- June 14, 2016
- Posted by: emobile
- Category: Trending Topic
Emobileclinic Trending Topic
Lymphatic filariasis, generally referred to as elephantiasis, is a neglected tropical disease which transmits filarial parasites to humans through mosquitoes. Infection is usually acquired in childhood causing hidden damage to the lymphatic system.
The painful and profoundly disfiguring visible manifestations of the disease, lymphoedema, elephantiasis and scrotal swelling occur later in life and lead to permanent disability. These patients are not only physically disabled, but suffer mental, social and financial losses contributing to stigma and poverty.
Globally, an estimated 25 million men suffer with genital disease and over 15 million people are afflicted with lymphoedema. Eliminating lymphatic filariasis can prevent unnecessary suffering and contribute to the reduction of poverty.
The worms can live for an average of 6–8 years and, during their life time, produce millions of microfilariae (immature larvae) that circulate in the blood.
Caused mainly by infection with parasites classified as nematodes (roundworms). There are 3 types of these thread-like filarial worms:
Means of transmission
Mosquitoes are infected with microfilariae by ingesting blood when biting an infected host. Microfilariae mature into infective larvae within the mosquito. When infected mosquitoes bite people, mature parasite larvae are deposited on the skin from where they can enter the body. The larvae then migrate to the lymphatic vessels where they develop into adult worms, thus continuing a cycle of transmission.
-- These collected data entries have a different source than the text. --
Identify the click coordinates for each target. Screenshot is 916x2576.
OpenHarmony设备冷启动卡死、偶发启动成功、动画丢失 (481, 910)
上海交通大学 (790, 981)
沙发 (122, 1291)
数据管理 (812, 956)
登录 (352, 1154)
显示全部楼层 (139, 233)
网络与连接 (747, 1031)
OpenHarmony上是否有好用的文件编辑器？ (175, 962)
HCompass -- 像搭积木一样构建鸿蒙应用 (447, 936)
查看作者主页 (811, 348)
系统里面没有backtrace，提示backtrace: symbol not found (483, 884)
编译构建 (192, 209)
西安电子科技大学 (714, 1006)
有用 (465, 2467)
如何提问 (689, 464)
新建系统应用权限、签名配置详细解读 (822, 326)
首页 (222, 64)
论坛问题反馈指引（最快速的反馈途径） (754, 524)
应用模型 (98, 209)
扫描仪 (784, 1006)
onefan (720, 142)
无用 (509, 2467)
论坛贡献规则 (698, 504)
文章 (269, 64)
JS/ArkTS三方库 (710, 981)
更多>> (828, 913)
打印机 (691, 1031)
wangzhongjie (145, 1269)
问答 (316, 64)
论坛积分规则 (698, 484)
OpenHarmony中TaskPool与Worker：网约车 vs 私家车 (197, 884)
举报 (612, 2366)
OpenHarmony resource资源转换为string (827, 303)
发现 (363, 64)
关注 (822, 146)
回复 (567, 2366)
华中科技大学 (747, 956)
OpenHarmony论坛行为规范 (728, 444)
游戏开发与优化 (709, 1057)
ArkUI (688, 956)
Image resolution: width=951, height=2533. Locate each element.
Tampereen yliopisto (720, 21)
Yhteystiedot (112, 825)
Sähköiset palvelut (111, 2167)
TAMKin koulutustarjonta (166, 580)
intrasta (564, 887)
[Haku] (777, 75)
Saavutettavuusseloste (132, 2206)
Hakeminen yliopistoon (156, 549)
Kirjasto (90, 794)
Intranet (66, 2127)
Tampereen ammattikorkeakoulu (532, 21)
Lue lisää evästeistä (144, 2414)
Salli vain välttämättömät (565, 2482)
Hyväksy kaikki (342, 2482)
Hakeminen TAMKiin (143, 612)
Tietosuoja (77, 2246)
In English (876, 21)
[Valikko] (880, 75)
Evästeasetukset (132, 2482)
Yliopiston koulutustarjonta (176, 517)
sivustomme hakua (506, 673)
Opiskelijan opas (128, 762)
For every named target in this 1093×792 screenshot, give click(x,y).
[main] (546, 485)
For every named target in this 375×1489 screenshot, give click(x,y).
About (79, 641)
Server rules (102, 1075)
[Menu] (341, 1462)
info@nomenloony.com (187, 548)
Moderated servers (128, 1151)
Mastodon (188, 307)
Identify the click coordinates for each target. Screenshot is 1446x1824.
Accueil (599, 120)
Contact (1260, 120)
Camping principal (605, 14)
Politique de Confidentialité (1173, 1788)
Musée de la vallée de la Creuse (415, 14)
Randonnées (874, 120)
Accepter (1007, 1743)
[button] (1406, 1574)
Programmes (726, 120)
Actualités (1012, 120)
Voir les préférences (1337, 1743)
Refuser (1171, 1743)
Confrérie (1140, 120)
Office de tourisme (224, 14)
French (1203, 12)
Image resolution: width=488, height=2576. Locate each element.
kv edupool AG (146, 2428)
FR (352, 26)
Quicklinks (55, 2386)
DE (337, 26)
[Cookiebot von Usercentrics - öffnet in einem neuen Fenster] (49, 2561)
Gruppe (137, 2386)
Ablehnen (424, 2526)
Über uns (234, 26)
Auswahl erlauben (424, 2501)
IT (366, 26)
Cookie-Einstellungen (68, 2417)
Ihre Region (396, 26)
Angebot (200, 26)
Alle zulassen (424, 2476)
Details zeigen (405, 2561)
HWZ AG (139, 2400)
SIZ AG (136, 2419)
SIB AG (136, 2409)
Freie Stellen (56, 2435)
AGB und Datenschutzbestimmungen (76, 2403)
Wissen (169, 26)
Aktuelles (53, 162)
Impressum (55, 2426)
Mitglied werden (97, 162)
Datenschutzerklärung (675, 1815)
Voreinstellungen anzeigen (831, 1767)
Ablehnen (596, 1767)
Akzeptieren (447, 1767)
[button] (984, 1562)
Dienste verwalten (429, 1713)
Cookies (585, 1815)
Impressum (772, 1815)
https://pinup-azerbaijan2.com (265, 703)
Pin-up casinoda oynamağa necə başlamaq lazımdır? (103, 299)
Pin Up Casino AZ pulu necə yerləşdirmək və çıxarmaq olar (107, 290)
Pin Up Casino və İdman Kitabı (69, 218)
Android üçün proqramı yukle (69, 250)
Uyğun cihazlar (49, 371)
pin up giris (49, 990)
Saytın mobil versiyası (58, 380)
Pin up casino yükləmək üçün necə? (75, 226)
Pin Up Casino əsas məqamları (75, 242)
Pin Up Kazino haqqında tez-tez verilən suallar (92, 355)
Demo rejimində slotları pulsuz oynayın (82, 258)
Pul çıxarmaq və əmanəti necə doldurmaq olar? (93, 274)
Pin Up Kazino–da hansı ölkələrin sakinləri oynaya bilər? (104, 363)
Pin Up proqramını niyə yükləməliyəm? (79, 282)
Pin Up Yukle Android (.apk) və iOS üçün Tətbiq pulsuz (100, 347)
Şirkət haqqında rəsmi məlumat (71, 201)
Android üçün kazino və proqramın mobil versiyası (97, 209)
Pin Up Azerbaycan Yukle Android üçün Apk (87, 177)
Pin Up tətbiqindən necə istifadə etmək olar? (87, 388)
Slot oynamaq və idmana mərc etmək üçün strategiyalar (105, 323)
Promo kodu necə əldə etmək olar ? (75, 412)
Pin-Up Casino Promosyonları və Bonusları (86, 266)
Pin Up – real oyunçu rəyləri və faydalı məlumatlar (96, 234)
Lymphatic filariasis is transmitted by different types of mosquitoes for example by the Culex mosquito, widespread across urban and semi-urban areas, Anopheles, mainly found in rural areas, and Aedes, mainly in endemic islands in the Pacific.
The infection involves asymptomatic, acute, and chronic conditions showing no external signs of infection. These asymptomatic infections still cause damage to the lymphatic system and the kidneys, and alter the body’s immune system.Some people feel noticeable movement of worms in their legs.
Acute episodes of local inflammation involving skin, lymph nodes and lymphatic vessels often accompany chronic lymphoedema or elephantiasis. Some of these episodes are caused by the body’s immune response to the parasite. Most are the result of bacterial skin infection, however, where normal defenses have been partially lost due to underlying lymphatic damage.
When lymphatic filariasis develops into chronic conditions it leads to lymphoedema (tissue swelling) or elephantiasis (skin/tissue thickening) of limbs and hydrocele (scrotal swelling). Involvement of breasts and genital organs is common. Such body deformities lead to social stigma, as well as financial hardship from loss of income and increased medical expenses. The socioeconomic burdens of isolation and poverty are immense.
Elimination of lymphatic filariasis is possible by stopping the spread of the infection. Large-scale treatment involves a single dose of 2 medicines given annually to an entire at-risk population in the following way: albendazole (400 mg) together with either ivermectin (150-200 mcg/kg) or with diethylcarbamazine citrate (DEC) (6 mg/kg).
These medicines have a limited effect on adult parasites but effectively reduce the density of microfilariae in the bloodstream and prevent the spread of parasites to mosquitoes. This recommended large-scale treatment strategy is called preventive chemotherapy when conducted annually for 4–6 years, and it can interrupt the transmission cycle.
Morbidity management and disability prevention are vital for improving public health and should be fully integrated into the health system to ensure sustainability. Surgery can alleviate most cases of hydrocele. Clinical severity and progression of the disease, including acute inflammatory episodes, can be reduced and prevented with simple measures of hygiene, skin care, exercise, and elevation of affected limbs. People with lymphoedema must have access to continuing care throughout their lives, both to manage the disease and to prevent progression to more advanced stages.
Mosquito control is a supplemental strategy supported by WHO. It is used to reduce transmission of lymphatic filariasis and other mosquito-borne infections. Depending on the parasite-vector species, measures such as insecticide-treated nets, indoor residual spraying or personal protection measures may help protect people from infection. Vector control has in select settings contributed to the elimination of lymphatic filariasis in the absence of large-scale preventive chemotherapy.